Fort Smith School Board votes to extend mask mandate
After a lengthy discussion, the Fort Smith Public Schools Board of Education on Monday (Sept. 27) voted four to three to extend the mask mandate in all its school buildings for an additional 30 days.
The FSPS school board approved a resolution about masks at a special called board meeting Aug. 9. The resolution requires face coverings by all students, employees and visitors in school buildings or vehicles when more than two people are present. The requirement was put into effect for 60 days. That mandate was set to expire Oct. 8.
The extension will allow district administrators time to come up with a phasing process that incorporates Arkansas Center for Health Improvement (ACHI) data and recommendations and gives more flexibility to the superintendent to lift the mandate if and when the number of those infected with the virus in the community declines.
ACHI school district data represents known infections per 10,000 residents over 14 days. Dr. Joe Thompson, ACHI president and CEO, has recommended that if mandates were to be dropped a district should have no more than 30 new known infections per 10,000 residents over 14 days. Fort Smith has consistently stayed at over 60 known new infections per 10,000 residents over 14 days since Aug. 23, Superintendent Dr. Terry Morawski told the board Monday during the board’s regular meeting.

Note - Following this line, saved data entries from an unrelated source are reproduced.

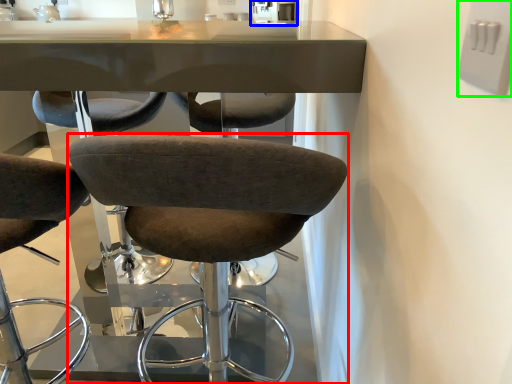 Question: Which object is positioned farthest from chair (highlighted by a red box)? Select from sink (highlighted by a blue box) and electric outlet (highlighted by a green box).

Choices:
 (A) sink
 (B) electric outlet

Answer: (A) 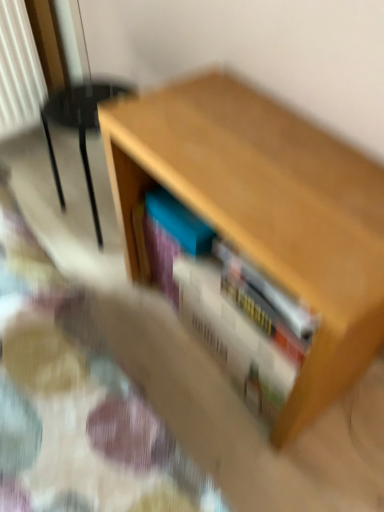 Question: Which is correct: velvet beige armchair at left is inside white matte book at center, or outside of it?

Choices:
 (A) inside
 (B) outside

Answer: (B)

Question: Considering the positions of velvet beige armchair at left and white matte book at center in the image, is velvet beige armchair at left taller or shorter than white matte book at center?

Choices:
 (A) short
 (B) tall

Answer: (B)

Question: Which object is positioned closest to the white matte book at center?

Choices:
 (A) blue matte book at center
 (B) wooden table at center
 (C) velvet beige armchair at left

Answer: (A)

Question: Which is nearer to the blue matte book at center?

Choices:
 (A) velvet beige armchair at left
 (B) wooden table at center
 (C) white matte book at center

Answer: (C) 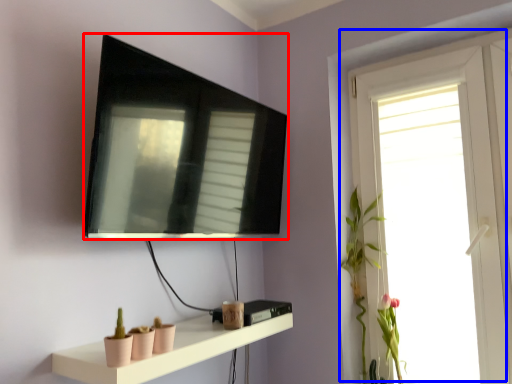 Question: Which object is further to the camera taking this photo, television (highlighted by a red box) or window (highlighted by a blue box)?

Choices:
 (A) television
 (B) window

Answer: (B) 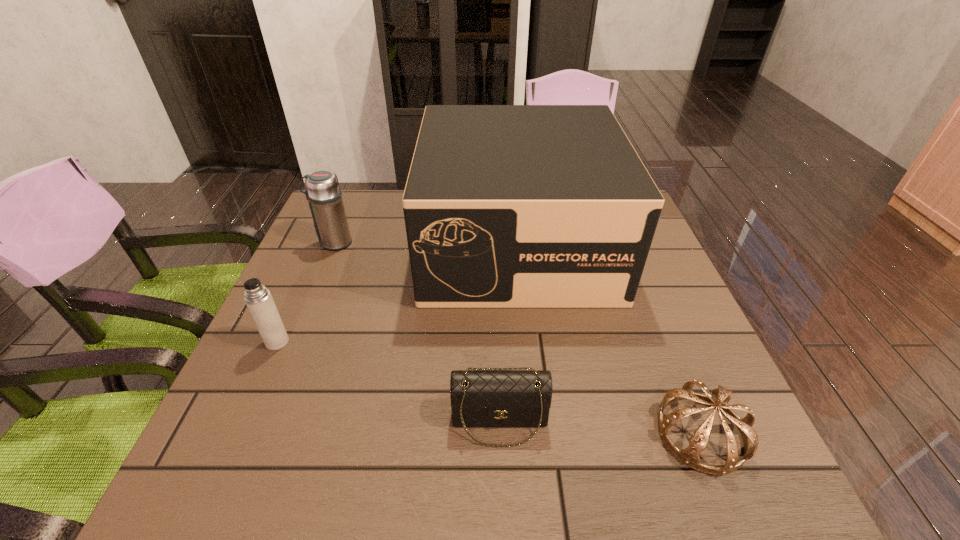 Where is `box`? This screenshot has height=540, width=960. box is located at coordinates (506, 206).

You are a GUI agent. You are given a task and a screenshot of the screen. Output one action in this format:
    pyautogui.click(x=<x>, y=<y>)
    Task: Click on the taller thermos bottle
    The image size is (960, 540).
    Given the screenshot: What is the action you would take?
    pyautogui.click(x=323, y=193)

This screenshot has width=960, height=540. What are the coordinates of `the farther thermos bottle` in the screenshot? It's located at (323, 193).

Find the location of a particular element. The height and width of the screenshot is (540, 960). the third tallest object is located at coordinates (258, 299).

At what (x,y) coordinates should I click in order to perform the action: click on the third nearest object. Please return your answer as a coordinate pair (x, y). Looking at the image, I should click on (258, 299).

Identify the location of clutch bag. (482, 397).

Find the location of a particular element. The image size is (960, 540). tiara is located at coordinates (720, 397).

Locate an element on the screen. free region located 0.200m on the front-facing side of the box is located at coordinates (532, 381).

At what (x,y) coordinates should I click in order to perform the action: click on blank area located 0.100m on the back of the third farthest object. Please return your answer as a coordinate pair (x, y). This screenshot has width=960, height=540. Looking at the image, I should click on (296, 301).

Where is `vacant space located on the left of the tiara`? This screenshot has height=540, width=960. vacant space located on the left of the tiara is located at coordinates coord(515,434). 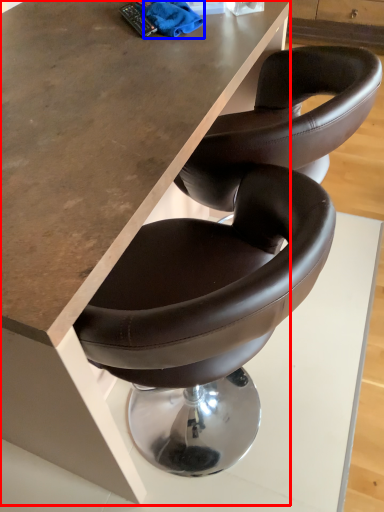 Question: Which point is closer to the camera, table (highlighted by a red box) or material (highlighted by a blue box)?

Board members Dalton Person, Troy Ecklehoff and Matt Blaylock voted against the resolution. Person wanted to give more flexibility to the superintendent to lift or reinstate the mandate as he sees fit based on the rate of known new infections. Ecklehoff and Blaylock both asked for the mandate to be allowed to expire Oct. 8 and for the board to revisit the data 30 days after that point.
Morawski told the board that since the start of the school year in August, there have been 459 new positive cases of COVID-19 in the school district. Of those, 71 were staff members and 388 were students. Of those, five students were exposed to the virus in the school. All others were exposed to the virus outside of the school.
Board member Dee Blackwell said the statistics show that the mask mandate is working inside the school and allowing the school board to fulfill its mission of providing a safe and equitable education for all students and to keep all the schools open.
“We have very low on-campus transmission. They are spreading it in the community. They are not spreading it in the classroom,” Person said in agreement.